#### [Source records]

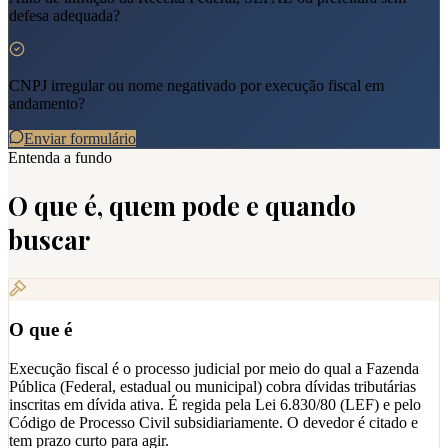
defesa adequada?
CNPJ irregular ou nome negativado por execução fiscal em
andamento?
Enviar formulário
Entenda a fundo
O que é, quem pode e quando
buscar
O que é
Execução fiscal é o processo judicial por meio do qual a Fazenda
Pública (Federal, estadual ou municipal) cobra dívidas tributárias
inscritas em dívida ativa. É regida pela Lei 6.830/80 (LEF) e pelo
Código de Processo Civil subsidiariamente. O devedor é citado e
tem prazo curto para agir.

#### [Work required]
Copy the listing word for word, excluding its pictures.

#### [Result]
defesa adequada?
CNPJ irregular ou nome negativado por execução fiscal em
andamento?
Enviar formulário
Entenda a fundo
O que é, quem pode e quando
buscar
O que é
Execução fiscal é o processo judicial por meio do qual a Fazenda
Pública (Federal, estadual ou municipal) cobra dívidas tributárias
inscritas em dívida ativa. É regida pela Lei 6.830/80 (LEF) e pelo
Código de Processo Civil subsidiariamente. O devedor é citado e
tem prazo curto para agir.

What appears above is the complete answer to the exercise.